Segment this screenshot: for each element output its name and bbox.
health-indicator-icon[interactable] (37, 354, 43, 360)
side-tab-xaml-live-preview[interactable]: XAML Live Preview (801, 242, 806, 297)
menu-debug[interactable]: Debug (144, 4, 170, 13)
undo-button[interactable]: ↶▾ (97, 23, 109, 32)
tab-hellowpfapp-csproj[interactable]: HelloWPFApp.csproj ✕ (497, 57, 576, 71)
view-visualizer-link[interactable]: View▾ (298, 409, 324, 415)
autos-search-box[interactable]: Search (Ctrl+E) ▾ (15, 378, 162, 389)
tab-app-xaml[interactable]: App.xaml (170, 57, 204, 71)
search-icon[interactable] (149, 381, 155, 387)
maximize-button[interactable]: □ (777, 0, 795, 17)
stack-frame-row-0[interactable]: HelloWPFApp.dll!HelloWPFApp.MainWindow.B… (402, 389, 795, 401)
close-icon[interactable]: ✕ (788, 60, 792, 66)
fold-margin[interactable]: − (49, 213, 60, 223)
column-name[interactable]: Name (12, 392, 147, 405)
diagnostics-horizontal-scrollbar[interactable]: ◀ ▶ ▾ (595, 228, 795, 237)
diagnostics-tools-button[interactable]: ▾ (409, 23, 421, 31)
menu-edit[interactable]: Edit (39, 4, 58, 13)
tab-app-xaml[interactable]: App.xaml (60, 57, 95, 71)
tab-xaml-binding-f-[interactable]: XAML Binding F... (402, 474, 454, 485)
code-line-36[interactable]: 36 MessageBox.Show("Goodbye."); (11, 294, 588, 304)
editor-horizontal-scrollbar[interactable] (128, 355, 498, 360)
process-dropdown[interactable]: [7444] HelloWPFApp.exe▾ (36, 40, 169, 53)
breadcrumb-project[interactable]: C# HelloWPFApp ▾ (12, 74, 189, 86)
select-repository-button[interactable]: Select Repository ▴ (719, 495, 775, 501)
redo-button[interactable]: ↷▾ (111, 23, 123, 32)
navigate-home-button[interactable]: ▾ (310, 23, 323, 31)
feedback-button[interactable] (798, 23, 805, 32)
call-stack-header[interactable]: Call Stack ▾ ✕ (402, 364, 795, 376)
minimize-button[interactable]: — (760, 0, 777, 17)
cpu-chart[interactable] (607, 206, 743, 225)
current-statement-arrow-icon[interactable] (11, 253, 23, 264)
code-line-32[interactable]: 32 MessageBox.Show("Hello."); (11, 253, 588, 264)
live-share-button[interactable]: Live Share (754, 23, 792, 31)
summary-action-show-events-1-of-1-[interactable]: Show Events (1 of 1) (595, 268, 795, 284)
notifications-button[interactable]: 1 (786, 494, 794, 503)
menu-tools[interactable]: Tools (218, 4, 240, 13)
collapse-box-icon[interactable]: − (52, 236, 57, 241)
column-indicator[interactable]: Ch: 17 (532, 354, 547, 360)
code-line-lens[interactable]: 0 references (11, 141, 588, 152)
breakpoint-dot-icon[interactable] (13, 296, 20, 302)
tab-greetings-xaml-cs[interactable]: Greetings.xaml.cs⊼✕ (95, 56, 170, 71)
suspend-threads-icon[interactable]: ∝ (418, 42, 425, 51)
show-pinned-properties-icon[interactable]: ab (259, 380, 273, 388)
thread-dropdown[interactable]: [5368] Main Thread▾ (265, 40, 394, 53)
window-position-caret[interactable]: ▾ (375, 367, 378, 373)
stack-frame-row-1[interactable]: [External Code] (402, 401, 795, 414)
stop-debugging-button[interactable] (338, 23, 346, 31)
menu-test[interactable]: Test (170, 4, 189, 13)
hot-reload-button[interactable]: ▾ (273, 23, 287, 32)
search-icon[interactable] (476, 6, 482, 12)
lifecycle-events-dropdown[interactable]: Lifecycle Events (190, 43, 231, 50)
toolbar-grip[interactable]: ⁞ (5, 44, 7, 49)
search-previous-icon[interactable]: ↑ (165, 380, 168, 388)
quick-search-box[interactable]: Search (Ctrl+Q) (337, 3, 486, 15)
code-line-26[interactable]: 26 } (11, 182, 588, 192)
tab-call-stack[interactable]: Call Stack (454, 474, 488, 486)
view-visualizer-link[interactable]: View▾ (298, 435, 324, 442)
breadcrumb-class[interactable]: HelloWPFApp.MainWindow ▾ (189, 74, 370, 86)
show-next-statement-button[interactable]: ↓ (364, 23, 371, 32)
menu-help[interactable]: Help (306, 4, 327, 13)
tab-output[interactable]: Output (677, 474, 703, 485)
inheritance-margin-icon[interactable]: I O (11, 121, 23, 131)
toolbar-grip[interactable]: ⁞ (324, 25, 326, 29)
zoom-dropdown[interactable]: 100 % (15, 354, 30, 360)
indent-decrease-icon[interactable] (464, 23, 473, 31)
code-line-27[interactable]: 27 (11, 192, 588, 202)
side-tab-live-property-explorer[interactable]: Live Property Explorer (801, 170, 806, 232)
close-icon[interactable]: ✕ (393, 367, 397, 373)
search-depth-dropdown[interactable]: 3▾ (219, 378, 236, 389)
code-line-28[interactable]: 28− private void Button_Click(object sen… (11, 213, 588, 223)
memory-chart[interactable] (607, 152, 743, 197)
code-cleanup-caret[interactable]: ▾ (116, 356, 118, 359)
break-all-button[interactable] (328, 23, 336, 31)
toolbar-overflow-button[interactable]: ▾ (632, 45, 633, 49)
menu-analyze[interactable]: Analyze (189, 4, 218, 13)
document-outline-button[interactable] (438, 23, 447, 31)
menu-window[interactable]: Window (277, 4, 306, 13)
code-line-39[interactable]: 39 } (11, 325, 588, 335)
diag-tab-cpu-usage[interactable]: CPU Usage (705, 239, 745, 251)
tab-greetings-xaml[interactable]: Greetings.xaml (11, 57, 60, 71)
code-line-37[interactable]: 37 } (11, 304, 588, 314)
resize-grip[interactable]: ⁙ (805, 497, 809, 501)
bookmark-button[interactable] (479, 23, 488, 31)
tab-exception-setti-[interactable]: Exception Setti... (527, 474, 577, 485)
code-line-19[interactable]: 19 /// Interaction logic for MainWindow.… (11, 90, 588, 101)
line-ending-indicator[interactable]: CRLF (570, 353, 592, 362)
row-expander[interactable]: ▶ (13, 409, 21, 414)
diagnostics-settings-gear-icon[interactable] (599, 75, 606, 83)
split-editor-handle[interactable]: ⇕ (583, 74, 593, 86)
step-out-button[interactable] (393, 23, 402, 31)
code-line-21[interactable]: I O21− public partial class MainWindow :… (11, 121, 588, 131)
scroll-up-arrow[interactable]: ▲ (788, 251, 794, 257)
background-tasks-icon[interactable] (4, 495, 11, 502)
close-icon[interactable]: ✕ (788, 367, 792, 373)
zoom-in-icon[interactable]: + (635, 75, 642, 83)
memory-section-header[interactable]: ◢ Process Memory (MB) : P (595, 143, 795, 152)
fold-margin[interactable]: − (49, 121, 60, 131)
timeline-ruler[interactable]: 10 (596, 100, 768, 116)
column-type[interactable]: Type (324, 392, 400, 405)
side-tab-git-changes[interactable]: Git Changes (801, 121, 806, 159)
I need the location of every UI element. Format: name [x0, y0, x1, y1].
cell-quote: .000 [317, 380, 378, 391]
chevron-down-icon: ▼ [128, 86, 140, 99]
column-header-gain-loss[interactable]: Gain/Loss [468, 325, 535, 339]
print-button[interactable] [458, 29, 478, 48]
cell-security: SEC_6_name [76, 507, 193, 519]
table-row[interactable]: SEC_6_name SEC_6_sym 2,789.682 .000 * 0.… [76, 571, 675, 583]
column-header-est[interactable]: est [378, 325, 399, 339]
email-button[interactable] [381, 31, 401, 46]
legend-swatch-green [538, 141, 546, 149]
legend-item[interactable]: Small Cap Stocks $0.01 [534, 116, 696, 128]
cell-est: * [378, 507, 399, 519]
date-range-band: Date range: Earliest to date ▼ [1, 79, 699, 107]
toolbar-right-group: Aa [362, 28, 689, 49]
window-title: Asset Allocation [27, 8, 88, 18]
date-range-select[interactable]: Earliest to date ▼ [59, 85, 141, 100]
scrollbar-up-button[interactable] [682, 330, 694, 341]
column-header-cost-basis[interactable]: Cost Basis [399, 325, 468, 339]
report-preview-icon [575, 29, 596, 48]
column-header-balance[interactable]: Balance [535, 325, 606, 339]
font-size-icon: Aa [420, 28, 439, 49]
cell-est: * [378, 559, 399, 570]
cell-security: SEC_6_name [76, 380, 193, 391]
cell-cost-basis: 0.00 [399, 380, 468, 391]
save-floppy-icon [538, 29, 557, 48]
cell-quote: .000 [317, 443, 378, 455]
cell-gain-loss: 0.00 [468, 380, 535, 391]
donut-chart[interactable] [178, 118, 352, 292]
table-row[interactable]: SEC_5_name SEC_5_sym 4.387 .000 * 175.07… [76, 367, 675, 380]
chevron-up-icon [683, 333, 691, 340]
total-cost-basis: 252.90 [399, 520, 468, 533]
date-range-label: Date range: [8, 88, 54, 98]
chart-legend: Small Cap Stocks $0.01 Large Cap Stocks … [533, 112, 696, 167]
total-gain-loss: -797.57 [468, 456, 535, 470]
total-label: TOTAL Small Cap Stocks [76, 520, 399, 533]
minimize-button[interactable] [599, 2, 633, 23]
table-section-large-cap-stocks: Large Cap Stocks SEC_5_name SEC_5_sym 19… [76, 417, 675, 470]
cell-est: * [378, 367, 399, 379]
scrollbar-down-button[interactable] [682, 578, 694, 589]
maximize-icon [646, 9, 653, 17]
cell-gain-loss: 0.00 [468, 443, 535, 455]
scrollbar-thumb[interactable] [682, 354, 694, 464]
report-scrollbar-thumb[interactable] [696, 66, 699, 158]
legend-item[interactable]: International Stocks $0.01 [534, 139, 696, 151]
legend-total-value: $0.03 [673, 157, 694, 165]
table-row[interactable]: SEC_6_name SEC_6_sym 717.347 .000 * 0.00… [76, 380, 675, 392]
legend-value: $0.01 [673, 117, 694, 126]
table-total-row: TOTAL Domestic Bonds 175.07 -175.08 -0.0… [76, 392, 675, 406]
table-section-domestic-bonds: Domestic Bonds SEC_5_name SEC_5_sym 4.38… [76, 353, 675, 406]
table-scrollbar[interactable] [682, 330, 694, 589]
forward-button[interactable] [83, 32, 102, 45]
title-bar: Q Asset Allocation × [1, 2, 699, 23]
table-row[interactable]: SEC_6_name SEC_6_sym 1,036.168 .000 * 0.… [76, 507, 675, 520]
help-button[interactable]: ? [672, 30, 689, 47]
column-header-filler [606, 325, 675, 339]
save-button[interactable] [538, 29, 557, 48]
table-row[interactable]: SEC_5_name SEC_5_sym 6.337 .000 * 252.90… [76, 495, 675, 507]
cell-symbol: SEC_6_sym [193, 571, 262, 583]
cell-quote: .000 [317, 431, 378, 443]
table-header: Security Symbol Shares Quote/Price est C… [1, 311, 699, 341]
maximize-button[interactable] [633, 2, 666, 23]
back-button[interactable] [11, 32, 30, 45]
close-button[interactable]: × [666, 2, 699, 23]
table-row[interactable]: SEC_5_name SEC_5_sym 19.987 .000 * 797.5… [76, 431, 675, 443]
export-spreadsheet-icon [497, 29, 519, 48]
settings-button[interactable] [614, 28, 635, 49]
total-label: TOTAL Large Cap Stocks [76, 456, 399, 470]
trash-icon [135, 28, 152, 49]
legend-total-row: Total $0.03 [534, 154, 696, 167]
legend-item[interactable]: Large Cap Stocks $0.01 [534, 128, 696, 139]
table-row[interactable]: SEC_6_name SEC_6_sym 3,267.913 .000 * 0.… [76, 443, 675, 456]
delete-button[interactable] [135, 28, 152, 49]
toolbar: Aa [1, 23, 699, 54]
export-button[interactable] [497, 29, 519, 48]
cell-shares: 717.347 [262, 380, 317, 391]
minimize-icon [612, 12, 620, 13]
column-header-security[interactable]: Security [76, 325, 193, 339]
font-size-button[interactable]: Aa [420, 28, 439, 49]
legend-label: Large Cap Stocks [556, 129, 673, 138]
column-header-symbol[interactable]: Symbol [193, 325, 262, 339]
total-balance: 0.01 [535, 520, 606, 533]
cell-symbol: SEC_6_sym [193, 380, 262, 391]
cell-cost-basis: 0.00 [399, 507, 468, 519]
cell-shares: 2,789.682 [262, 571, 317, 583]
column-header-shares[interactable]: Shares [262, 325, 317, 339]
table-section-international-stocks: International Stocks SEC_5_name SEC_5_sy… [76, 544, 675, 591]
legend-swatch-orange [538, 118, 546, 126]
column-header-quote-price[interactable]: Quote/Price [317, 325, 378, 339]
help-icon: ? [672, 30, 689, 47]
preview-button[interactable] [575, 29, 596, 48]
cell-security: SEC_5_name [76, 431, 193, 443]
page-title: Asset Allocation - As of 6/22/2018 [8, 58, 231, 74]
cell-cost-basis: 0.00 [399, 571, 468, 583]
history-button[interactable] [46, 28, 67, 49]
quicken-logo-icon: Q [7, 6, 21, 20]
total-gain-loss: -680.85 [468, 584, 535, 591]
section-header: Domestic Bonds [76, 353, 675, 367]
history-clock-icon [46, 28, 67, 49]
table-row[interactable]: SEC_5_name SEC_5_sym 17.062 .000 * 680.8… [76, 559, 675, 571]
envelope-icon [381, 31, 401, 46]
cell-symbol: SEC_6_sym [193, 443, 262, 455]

**Your instructions:**
Copy out each line of the listing that holds "zoom".

**Exercise response:**
zoom-dropdown[interactable]: 100 % (15, 354, 30, 360)
zoom-in-icon[interactable]: + (635, 75, 642, 83)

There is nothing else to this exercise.